Action item:
All entries below are to be set down again, identical to the source.
▼
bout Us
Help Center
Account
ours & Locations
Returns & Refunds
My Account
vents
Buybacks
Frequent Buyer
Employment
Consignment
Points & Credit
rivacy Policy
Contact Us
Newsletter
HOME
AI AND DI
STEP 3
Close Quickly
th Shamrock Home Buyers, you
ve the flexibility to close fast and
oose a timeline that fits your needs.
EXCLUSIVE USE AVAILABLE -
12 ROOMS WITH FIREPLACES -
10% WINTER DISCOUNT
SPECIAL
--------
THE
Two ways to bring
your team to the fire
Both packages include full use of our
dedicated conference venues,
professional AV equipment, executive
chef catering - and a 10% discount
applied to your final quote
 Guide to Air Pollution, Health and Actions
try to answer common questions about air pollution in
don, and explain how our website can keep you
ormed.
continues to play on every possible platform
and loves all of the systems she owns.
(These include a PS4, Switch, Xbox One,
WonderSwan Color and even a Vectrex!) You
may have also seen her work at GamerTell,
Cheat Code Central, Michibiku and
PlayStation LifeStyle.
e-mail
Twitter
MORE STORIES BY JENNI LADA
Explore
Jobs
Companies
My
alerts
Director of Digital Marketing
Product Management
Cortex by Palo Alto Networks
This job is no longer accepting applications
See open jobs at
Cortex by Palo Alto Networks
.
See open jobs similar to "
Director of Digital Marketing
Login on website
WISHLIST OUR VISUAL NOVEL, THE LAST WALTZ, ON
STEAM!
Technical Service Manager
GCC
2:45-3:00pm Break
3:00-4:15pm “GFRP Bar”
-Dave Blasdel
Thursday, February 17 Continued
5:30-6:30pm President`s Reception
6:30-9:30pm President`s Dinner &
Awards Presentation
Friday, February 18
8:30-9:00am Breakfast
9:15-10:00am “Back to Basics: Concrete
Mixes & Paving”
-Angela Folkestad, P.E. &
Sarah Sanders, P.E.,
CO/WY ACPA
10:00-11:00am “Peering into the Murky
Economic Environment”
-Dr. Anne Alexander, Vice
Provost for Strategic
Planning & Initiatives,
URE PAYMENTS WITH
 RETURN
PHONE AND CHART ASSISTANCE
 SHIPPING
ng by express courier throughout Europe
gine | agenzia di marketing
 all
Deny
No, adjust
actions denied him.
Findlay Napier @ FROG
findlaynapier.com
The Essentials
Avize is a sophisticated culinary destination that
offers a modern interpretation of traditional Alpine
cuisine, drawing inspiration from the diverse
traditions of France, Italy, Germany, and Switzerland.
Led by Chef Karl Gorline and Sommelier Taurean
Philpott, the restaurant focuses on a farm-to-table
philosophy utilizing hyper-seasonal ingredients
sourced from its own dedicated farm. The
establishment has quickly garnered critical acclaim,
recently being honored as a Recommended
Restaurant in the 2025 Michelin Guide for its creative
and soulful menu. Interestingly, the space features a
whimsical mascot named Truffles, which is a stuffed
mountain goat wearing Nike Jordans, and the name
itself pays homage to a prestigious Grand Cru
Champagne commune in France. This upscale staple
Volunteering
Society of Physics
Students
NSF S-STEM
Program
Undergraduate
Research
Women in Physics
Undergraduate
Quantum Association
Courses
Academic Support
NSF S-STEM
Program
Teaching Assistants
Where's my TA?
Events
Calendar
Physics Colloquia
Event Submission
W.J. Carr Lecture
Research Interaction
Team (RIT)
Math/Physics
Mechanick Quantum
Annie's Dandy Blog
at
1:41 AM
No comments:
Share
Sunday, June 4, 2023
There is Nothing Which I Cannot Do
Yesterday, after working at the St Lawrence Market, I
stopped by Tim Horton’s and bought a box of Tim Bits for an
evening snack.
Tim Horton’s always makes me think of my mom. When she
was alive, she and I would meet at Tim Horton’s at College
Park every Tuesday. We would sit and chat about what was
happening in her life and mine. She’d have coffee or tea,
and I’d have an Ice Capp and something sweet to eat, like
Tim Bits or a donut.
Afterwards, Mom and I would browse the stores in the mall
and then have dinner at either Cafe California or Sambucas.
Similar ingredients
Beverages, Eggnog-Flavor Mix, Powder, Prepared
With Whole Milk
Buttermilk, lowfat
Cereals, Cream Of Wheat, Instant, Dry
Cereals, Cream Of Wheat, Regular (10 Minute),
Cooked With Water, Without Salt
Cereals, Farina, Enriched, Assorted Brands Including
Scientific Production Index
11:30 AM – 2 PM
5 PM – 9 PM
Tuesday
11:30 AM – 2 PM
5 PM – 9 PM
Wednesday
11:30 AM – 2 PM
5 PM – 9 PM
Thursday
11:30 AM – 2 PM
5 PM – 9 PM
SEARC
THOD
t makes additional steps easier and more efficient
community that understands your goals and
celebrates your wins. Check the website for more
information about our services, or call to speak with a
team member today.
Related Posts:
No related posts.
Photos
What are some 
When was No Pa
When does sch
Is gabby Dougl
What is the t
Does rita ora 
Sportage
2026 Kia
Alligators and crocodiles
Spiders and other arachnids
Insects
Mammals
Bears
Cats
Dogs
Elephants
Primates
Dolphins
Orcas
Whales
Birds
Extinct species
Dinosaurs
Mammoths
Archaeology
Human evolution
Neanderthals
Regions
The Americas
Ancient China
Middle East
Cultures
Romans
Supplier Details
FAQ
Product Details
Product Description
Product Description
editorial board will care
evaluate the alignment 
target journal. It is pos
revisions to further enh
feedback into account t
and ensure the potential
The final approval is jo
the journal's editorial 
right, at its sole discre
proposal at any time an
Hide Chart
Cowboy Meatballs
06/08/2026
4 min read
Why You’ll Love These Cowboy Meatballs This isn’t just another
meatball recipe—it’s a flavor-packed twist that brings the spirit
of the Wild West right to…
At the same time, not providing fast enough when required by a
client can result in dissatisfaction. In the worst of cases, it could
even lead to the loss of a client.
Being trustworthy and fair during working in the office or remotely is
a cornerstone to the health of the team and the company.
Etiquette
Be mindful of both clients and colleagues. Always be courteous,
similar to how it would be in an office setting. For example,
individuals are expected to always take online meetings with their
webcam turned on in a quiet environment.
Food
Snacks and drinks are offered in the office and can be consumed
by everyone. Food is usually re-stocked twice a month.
▲
Exercise solution:
bout Us
Help Center
Account
ours & Locations
Returns & Refunds
My Account
vents
Buybacks
Frequent Buyer
Employment
Consignment
Points & Credit
rivacy Policy
Contact Us
Newsletter
HOME
AI AND DI
STEP 3
Close Quickly
th Shamrock Home Buyers, you
ve the flexibility to close fast and
oose a timeline that fits your needs.
EXCLUSIVE USE AVAILABLE -
12 ROOMS WITH FIREPLACES -
10% WINTER DISCOUNT
SPECIAL
--------
THE
Two ways to bring
your team to the fire
Both packages include full use of our
dedicated conference venues,
professional AV equipment, executive
chef catering - and a 10% discount
applied to your final quote
 Guide to Air Pollution, Health and Actions
try to answer common questions about air pollution in
don, and explain how our website can keep you
ormed.
continues to play on every possible platform
and loves all of the systems she owns.
(These include a PS4, Switch, Xbox One,
WonderSwan Color and even a Vectrex!) You
may have also seen her work at GamerTell,
Cheat Code Central, Michibiku and
PlayStation LifeStyle.
e-mail
Twitter
MORE STORIES BY JENNI LADA
Explore
Jobs
Companies
My
alerts
Director of Digital Marketing
Product Management
Cortex by Palo Alto Networks
This job is no longer accepting applications
See open jobs at
Cortex by Palo Alto Networks
.
See open jobs similar to "
Director of Digital Marketing
Login on website
WISHLIST OUR VISUAL NOVEL, THE LAST WALTZ, ON
STEAM!
Technical Service Manager
GCC
2:45-3:00pm Break
3:00-4:15pm “GFRP Bar”
-Dave Blasdel
Thursday, February 17 Continued
5:30-6:30pm President`s Reception
6:30-9:30pm President`s Dinner &
Awards Presentation
Friday, February 18
8:30-9:00am Breakfast
9:15-10:00am “Back to Basics: Concrete
Mixes & Paving”
-Angela Folkestad, P.E. &
Sarah Sanders, P.E.,
CO/WY ACPA
10:00-11:00am “Peering into the Murky
Economic Environment”
-Dr. Anne Alexander, Vice
Provost for Strategic
Planning & Initiatives,
URE PAYMENTS WITH
 RETURN
PHONE AND CHART ASSISTANCE
 SHIPPING
ng by express courier throughout Europe
gine | agenzia di marketing
 all
Deny
No, adjust
actions denied him.
Findlay Napier @ FROG
findlaynapier.com
The Essentials
Avize is a sophisticated culinary destination that
offers a modern interpretation of traditional Alpine
cuisine, drawing inspiration from the diverse
traditions of France, Italy, Germany, and Switzerland.
Led by Chef Karl Gorline and Sommelier Taurean
Philpott, the restaurant focuses on a farm-to-table
philosophy utilizing hyper-seasonal ingredients
sourced from its own dedicated farm. The
establishment has quickly garnered critical acclaim,
recently being honored as a Recommended
Restaurant in the 2025 Michelin Guide for its creative
and soulful menu. Interestingly, the space features a
whimsical mascot named Truffles, which is a stuffed
mountain goat wearing Nike Jordans, and the name
itself pays homage to a prestigious Grand Cru
Champagne commune in France. This upscale staple
Volunteering
Society of Physics
Students
NSF S-STEM
Program
Undergraduate
Research
Women in Physics
Undergraduate
Quantum Association
Courses
Academic Support
NSF S-STEM
Program
Teaching Assistants
Where's my TA?
Events
Calendar
Physics Colloquia
Event Submission
W.J. Carr Lecture
Research Interaction
Team (RIT)
Math/Physics
Mechanick Quantum
Annie's Dandy Blog
at
1:41 AM
No comments:
Share
Sunday, June 4, 2023
There is Nothing Which I Cannot Do
Yesterday, after working at the St Lawrence Market, I
stopped by Tim Horton’s and bought a box of Tim Bits for an
evening snack.
Tim Horton’s always makes me think of my mom. When she
was alive, she and I would meet at Tim Horton’s at College
Park every Tuesday. We would sit and chat about what was
happening in her life and mine. She’d have coffee or tea,
and I’d have an Ice Capp and something sweet to eat, like
Tim Bits or a donut.
Afterwards, Mom and I would browse the stores in the mall
and then have dinner at either Cafe California or Sambucas.
Similar ingredients
Beverages, Eggnog-Flavor Mix, Powder, Prepared
With Whole Milk
Buttermilk, lowfat
Cereals, Cream Of Wheat, Instant, Dry
Cereals, Cream Of Wheat, Regular (10 Minute),
Cooked With Water, Without Salt
Cereals, Farina, Enriched, Assorted Brands Including
Scientific Production Index
11:30 AM – 2 PM
5 PM – 9 PM
Tuesday
11:30 AM – 2 PM
5 PM – 9 PM
Wednesday
11:30 AM – 2 PM
5 PM – 9 PM
Thursday
11:30 AM – 2 PM
5 PM – 9 PM
SEARC
THOD
t makes additional steps easier and more efficient
community that understands your goals and
celebrates your wins. Check the website for more
information about our services, or call to speak with a
team member today.
Related Posts:
No related posts.
Photos
What are some 
When was No Pa
When does sch
Is gabby Dougl
What is the t
Does rita ora 
Sportage
2026 Kia
Alligators and crocodiles
Spiders and other arachnids
Insects
Mammals
Bears
Cats
Dogs
Elephants
Primates
Dolphins
Orcas
Whales
Birds
Extinct species
Dinosaurs
Mammoths
Archaeology
Human evolution
Neanderthals
Regions
The Americas
Ancient China
Middle East
Cultures
Romans
Supplier Details
FAQ
Product Details
Product Description
Product Description
editorial board will care
evaluate the alignment 
target journal. It is pos
revisions to further enh
feedback into account t
and ensure the potential
The final approval is jo
the journal's editorial 
right, at its sole discre
proposal at any time an
Hide Chart
Cowboy Meatballs
06/08/2026
4 min read
Why You’ll Love These Cowboy Meatballs This isn’t just another
meatball recipe—it’s a flavor-packed twist that brings the spirit
of the Wild West right to…
At the same time, not providing fast enough when required by a
client can result in dissatisfaction. In the worst of cases, it could
even lead to the loss of a client.
Being trustworthy and fair during working in the office or remotely is
a cornerstone to the health of the team and the company.
Etiquette
Be mindful of both clients and colleagues. Always be courteous,
similar to how it would be in an office setting. For example,
individuals are expected to always take online meetings with their
webcam turned on in a quiet environment.
Food
Snacks and drinks are offered in the office and can be consumed
by everyone. Food is usually re-stocked twice a month.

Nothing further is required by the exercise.